Hatice toparlanıp, mevtanın eline çamur gibi bulanmış olan kınayı göstererek, yine sordu. Yaşlı kadın kendinden emin bir şekilde cevap verdi:
—Kınayı da sünnet olduğu için eline yaktık. Biz anamızdan, atamızdan böyle gördük.
Hatice sakin olmaya çalışarak tane tane ifadelerle:
—Teyzeciğim, sünnet yaşayan insanlar içindir. Hem sorgu sual melekleri, mevtanın kadın mı, erkek mi olduğu anlamayacak kadar aciz mi?
Hatice eli ile başını ovuşturup içini çeker.
— Keşke mevtayı ben yıkasaydım!
Yaşlı kadın dönüp, Hatice’yi baştan ayağı süzdü. Sonrada umursamaz bir tavırla.
—Ölüyü ana halinden kesilmiş kadınlar yıkar, gençler yıkamaz!

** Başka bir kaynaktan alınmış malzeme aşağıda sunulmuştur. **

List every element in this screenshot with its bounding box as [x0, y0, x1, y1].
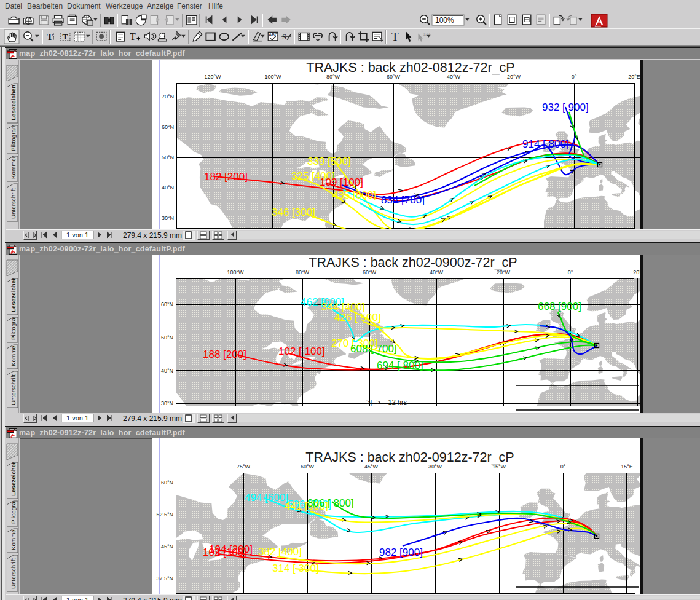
svg-text:314 [ 300]: 314 [ 300] [272, 562, 319, 574]
svg-text:TRAJKS : back zh02-0900z-72r_c: TRAJKS : back zh02-0900z-72r_cP [309, 255, 517, 270]
svg-text:0°: 0° [568, 269, 573, 275]
svg-text:102 [ 100]: 102 [ 100] [278, 345, 325, 357]
svg-text:40°N: 40°N [162, 184, 174, 191]
svg-text:Unterschrift: Unterschrift [10, 188, 17, 219]
svg-text:60°N: 60°N [162, 124, 174, 130]
svg-text:50°N: 50°N [162, 154, 174, 160]
svg-text:694 [ 800]: 694 [ 800] [377, 360, 423, 371]
svg-text:339 [500]: 339 [500] [307, 156, 351, 167]
svg-text:45°N: 45°N [161, 543, 173, 550]
svg-text:30°N: 30°N [161, 400, 173, 406]
svg-text:435 [600]: 435 [600] [332, 189, 376, 201]
svg-text:1 von 1: 1 von 1 [66, 414, 88, 422]
svg-text:1 von 1: 1 von 1 [66, 596, 88, 600]
svg-text:914 [ 800]: 914 [ 800] [522, 138, 569, 150]
svg-text:TRAJKS : back zh02-0912z-72r_c: TRAJKS : back zh02-0912z-72r_cP [305, 450, 514, 465]
svg-text:Lesezeichen: Lesezeichen [10, 460, 17, 496]
svg-text:Lesezeichen: Lesezeichen [10, 85, 17, 120]
svg-text:70°N: 70°N [162, 93, 174, 100]
svg-text:75°W: 75°W [237, 464, 251, 470]
svg-text:188 [200]: 188 [200] [203, 349, 246, 360]
svg-text:Lesezeichen: Lesezeichen [10, 277, 17, 312]
svg-text:T: T [63, 32, 68, 41]
svg-text:100°W: 100°W [264, 74, 281, 80]
svg-text:>|--> = 12 hrs: >|--> = 12 hrs [366, 398, 407, 406]
svg-text:60°N: 60°N [161, 301, 173, 307]
svg-text:668 [900]: 668 [900] [538, 301, 581, 312]
svg-text:50°N: 50°N [161, 334, 173, 341]
svg-text:494 [600]: 494 [600] [245, 492, 288, 503]
svg-text:37.5°N: 37.5°N [156, 575, 173, 582]
svg-text:T: T [47, 32, 53, 42]
svg-text:15°E: 15°E [621, 464, 633, 470]
svg-text:Unterschrift: Unterschrift [10, 558, 17, 589]
svg-text:0°: 0° [572, 74, 577, 80]
svg-text:40°N: 40°N [161, 368, 173, 374]
svg-text:Komment: Komment [10, 153, 17, 179]
svg-text:100°W: 100°W [227, 269, 244, 275]
svg-text:806 [ 800]: 806 [ 800] [307, 497, 354, 509]
svg-text:426 [ 500]: 426 [ 500] [334, 312, 381, 323]
svg-text:Piktogram: Piktogram [10, 124, 17, 151]
svg-text:982 [900]: 982 [900] [379, 547, 423, 558]
svg-text:1 von 1: 1 von 1 [66, 231, 88, 239]
svg-text:40°W: 40°W [430, 269, 444, 275]
svg-text:834 [700]: 834 [700] [381, 194, 425, 206]
svg-text:120°W: 120°W [204, 74, 221, 80]
svg-text:TRAJKS : back zh02-0812z-72r_c: TRAJKS : back zh02-0812z-72r_cP [306, 60, 514, 75]
svg-text:60°N: 60°N [161, 480, 173, 486]
svg-text:Unterschrift: Unterschrift [10, 374, 17, 405]
svg-text:608 [ 700]: 608 [ 700] [350, 343, 397, 355]
svg-text:60°W: 60°W [363, 269, 377, 275]
svg-text:346 [300]: 346 [300] [272, 207, 315, 218]
svg-text:ABC: ABC [269, 32, 278, 38]
svg-text:T: T [130, 31, 136, 42]
svg-text:109 [100]: 109 [100] [320, 176, 363, 188]
svg-text:80°W: 80°W [296, 269, 310, 275]
svg-text:932 [ 900]: 932 [ 900] [542, 101, 589, 113]
svg-text:0°: 0° [560, 464, 566, 470]
svg-text:30°N: 30°N [162, 215, 174, 221]
svg-text:382 [400]: 382 [400] [258, 546, 302, 558]
svg-text:20°W: 20°W [497, 269, 511, 275]
svg-text:Adobe: Adobe [595, 25, 601, 28]
svg-text:52.5°N: 52.5°N [156, 511, 173, 518]
svg-text:102 [100]: 102 [100] [203, 547, 246, 558]
svg-text:182 [200]: 182 [200] [204, 171, 248, 183]
svg-text:T: T [391, 30, 399, 43]
svg-text:20°E: 20°E [628, 74, 640, 80]
svg-text:100%: 100% [435, 16, 454, 25]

Hatice kaşlarını kaldırıp:
—Cenaze yıkamak için menopoz şart mı?
Yaşlı kadın Hatice ye dönerek sinirli bir şekilde bağırdı.

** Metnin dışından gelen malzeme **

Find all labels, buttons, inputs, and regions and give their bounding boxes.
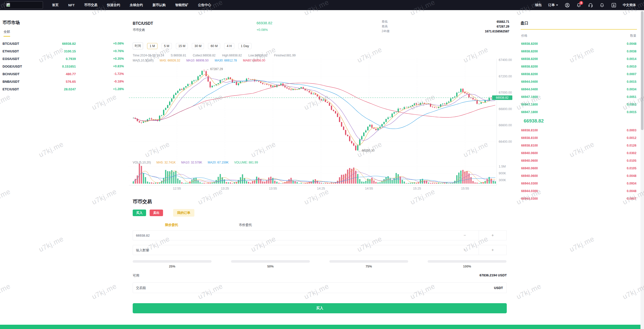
nav-item-new-coin[interactable]: 新币认购 [152,3,166,7]
orderbook-row-qty: 0.0048 [627,174,636,178]
percent-bar-50[interactable] [231,260,310,263]
quantity-input[interactable] [136,245,427,255]
pair-price: 28.0247 [48,87,76,91]
market-row-eth[interactable]: ETH/USDT 3100.15 +0.76% [0,47,129,55]
tab-all-markets[interactable]: 全部 [4,30,10,37]
interval-4h[interactable]: 4 H [224,43,234,49]
sell-tab-button[interactable]: 卖出 [150,210,163,216]
nav-item-fast-contract[interactable]: 快速合约 [107,3,120,7]
percent-bar-25[interactable] [133,260,212,263]
percent-bar-75[interactable] [329,260,408,263]
orderbook-price-column: 价格 [521,34,527,38]
kline-chart[interactable]: Time:2024-05-20 16:24S:66938.81Collect:6… [129,53,516,192]
market-row-btc[interactable]: BTC/USDT 66938.82 +0.08% [0,40,129,47]
footer-green-bar [0,325,644,329]
orderbook-row[interactable]: 66938.82000.0007 [518,70,639,78]
nav-item-perpetual[interactable]: 永续合约 [130,3,143,7]
market-row-bnb[interactable]: BNB/USDT 576.65 -0.18% [0,78,129,85]
percent-label-75: 75% [329,265,408,268]
market-row-bch[interactable]: BCH/USDT 480.77 -1.72% [0,70,129,78]
svg-text:15:25: 15:25 [413,187,421,190]
tab-market-order[interactable]: 市价委托 [239,223,252,227]
orderbook-row[interactable]: 66938.82000.0014 [518,55,639,63]
orderbook-row[interactable]: 66938.81000.0003 [518,127,639,134]
percent-bar-100[interactable] [428,260,507,263]
orderbook-row-qty: 0.0010 [627,65,636,68]
interval-selector: 时间 1 M 5 M 15 M 30 M 60 M 4 H 1 Day [133,43,251,49]
interval-1m[interactable]: 1 M [147,43,157,49]
interval-60m[interactable]: 60 M [208,43,220,49]
ticker-pair: BTC/USDT [133,21,153,26]
my-orders-button[interactable]: 我的订单 [173,209,194,217]
buy-tab-button[interactable]: 买入 [133,210,146,216]
orderbook-row[interactable]: 66938.82000.0038 [518,48,639,55]
orderbook-row[interactable]: 66944.04000.0034 [518,86,639,93]
orderbook-row[interactable]: 66944.03000.0048 [518,187,639,195]
interval-5m[interactable]: 5 M [162,43,172,49]
nav-item-mining[interactable]: 智能挖矿 [175,3,188,7]
price-input[interactable] [136,231,427,240]
orderbook-row[interactable]: 66938.82000.0010 [518,63,639,70]
orderbook-row[interactable]: 66938.81000.0012 [518,134,639,142]
top-nav: 首页 NFT 币币交易 快速合约 永续合约 新币认购 智能挖矿 公告中心 钱包 … [0,0,644,10]
quantity-plus-button[interactable]: + [479,245,507,255]
orderbook-row-price: 66938.8200 [521,65,538,68]
orders-label: 订单 [548,3,555,7]
orderbook-row[interactable]: 66940.06000.0105 [518,157,639,164]
vol-ma20-legend: MA20: 67.159K [208,161,229,164]
interval-15m[interactable]: 15 M [176,43,188,49]
orderbook-qty-column: 数量 [630,34,636,38]
orderbook-row[interactable]: 66944.03000.0934 [518,180,639,187]
price-input-row: − + [133,230,507,240]
nav-item-home[interactable]: 首页 [52,3,59,7]
vol-ma10-legend: MA10: 32.578K [181,161,202,164]
sidebar-title: 币币市场 [3,20,129,26]
orderbook-row[interactable]: 66940.06000.0048 [518,172,639,180]
market-row-etc[interactable]: ETC/USDT 28.0247 +1.28% [0,85,129,93]
notification-bell-icon[interactable]: 4 [576,3,581,8]
wallet-link[interactable]: 钱包 [535,3,542,7]
bell-icon[interactable] [600,3,605,8]
orderbook-row-price: 66938.8100 [521,129,538,132]
main-panel: BTC/USDT 币币交易 66938.82 +0.08% 最低 65882.7… [129,10,516,325]
tab-limit-order[interactable]: 限价委托 [165,223,178,227]
market-row-eos[interactable]: EOS/USDT 0.7939 +0.35% [0,55,129,63]
orderbook-row[interactable]: 66947.18000.0015 [518,108,639,116]
orderbook-row[interactable]: 66947.18000.0353 [518,101,639,108]
avatar-icon[interactable] [565,3,570,8]
orderbook-row[interactable]: 66940.06000.0302 [518,149,639,157]
available-balance-row: 可用 67836.2194 USDT [133,273,507,278]
orderbook-row[interactable]: 66938.82000.0048 [518,40,639,48]
orderbook-row-price: 66944.0300 [521,197,538,200]
customer-service-icon[interactable] [588,3,593,8]
orderbook-row[interactable]: 66940.06000.0105 [518,164,639,172]
percent-segment-100: 100% [428,260,507,268]
candlestick-svg[interactable]: 66938.82← 67287.29← 66290.3067400.006720… [129,59,516,192]
site-logo[interactable] [5,1,43,9]
market-row-doge[interactable]: DOGE/USDT 0.151651 +0.83% [0,63,129,70]
pair-change: +0.08% [76,42,124,45]
language-selector[interactable]: 中文简体 [623,3,636,7]
orderbook-row[interactable]: 66944.03000.0007 [518,195,639,202]
orderbook-row[interactable]: 66938.81000.0126 [518,142,639,149]
orderbook-row[interactable]: 66947.18000.0051 [518,93,639,101]
broken-image-icon [6,3,11,7]
interval-30m[interactable]: 30 M [192,43,204,49]
pair-price: 0.7939 [48,57,76,61]
page-scrollbar[interactable] [640,10,644,329]
nav-item-nft[interactable]: NFT [68,3,75,7]
price-minus-button[interactable]: − [451,231,479,240]
orderbook-row[interactable]: 66944.04000.0015 [518,78,639,86]
interval-1day[interactable]: 1 Day [238,43,252,49]
svg-text:67000.00: 67000.00 [499,91,512,94]
quantity-minus-button[interactable]: − [451,245,479,255]
scrollbar-thumb[interactable] [641,11,643,130]
nav-item-announcements[interactable]: 公告中心 [198,3,211,7]
nav-item-spot[interactable]: 币币交易 [84,3,97,7]
orders-dropdown[interactable]: 订单 [548,3,558,7]
buy-submit-button[interactable]: 买入 [133,303,507,313]
amount-input[interactable] [136,283,427,293]
orderbook-mid-price: 66938.82 [518,116,639,127]
download-app-icon[interactable] [611,3,616,8]
price-plus-button[interactable]: + [479,231,507,240]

—Kızım, git ALLAH aşkına! Senin işin gücün yok mu?
Fatma Hanım kızının yanına gelip onu dürterek fısıltıyla:
—Çık şurdan! Milletin işine ne karışıyon! Sana ne!
Hatice bu kadınlara söz geçiremeyeceğini anlamıştı. Kenara çekilip seyretmeye başladı. Kadınlar mevtayı ovalaya, ovalaya kuruladılar. Başını beyaz bir tülbentle, sıkı sıkı bağladılar. Kucaklayıp kaldırdılar. Masanın üzerine boy boy olmak üzere beş kat kefen serdiler. Mevtayı kefenlerin üzerine yatırırken de masanın kenarına kafasını küt diye vurdular. Bir taraftan gülüp, bir taraftan da tövbe ettiler. Sonra mevtayı sıkıca ilk kefene sardılar, üzerine çörek otu ile kına serptiler ve üzerine zemzem suyu döktüler. Kefen yeşile boyanmıştı. Her kat kefeni aynı şekilde yaparak sıkı sıkı sardılar. Sonra da azcık yüzünü açıp; eşini, dostunu, akrabasını çağırdılar. Yüzünü son bir kez görmek için sıraya giren akrabaları üzerine kapanıp ağlayarak mevtayı öpüyorlardı. Hatice mevtanın haline acımıştı. Ne çok eziyet vermişlerdi zavallıya... Aklına Kur’an hocasının derste söylediği sözler geldi: “Cenaze yıkamak farz-ı kifayedir. Yani bir kısım Müslümanların yerine getirmesi ile diğerlerinden düşen farzdır. Mevta yıkanırken sağ tarafı kıbleye gelecek şekilde yatırılıp incitmeden yıkanıp, incitmeden kefenlenir. Erkek mevtanın kefeni üç parçadır. Bunlar; izar, kamis ve lifafedir. Kadın mevtanın kefeni ise, beş parçadır. Bunlar da; kamis (gömlek), izar (gömleğin üzerinden örtülen), lifafe (dış örtü), himar (başa örtülen örtü), kuşak (göğse bağlanan bez parçası) dır. Mevtayı yıkayıp kefenledikten sonra, acele olarak toprağa kavuşturulması gerekir.”
Hatice iç geçirerek bağırıp ağlayan insanları seyretti. Mevtanın sağlığında arayıp sormayan, ölünce sözde acısından dövünen insanların iki yüzlülükleri, hele bir gün kendilerinin de aynı yere gideceklerini unutup ölümsüz gibi davranmaları, içini acıttı.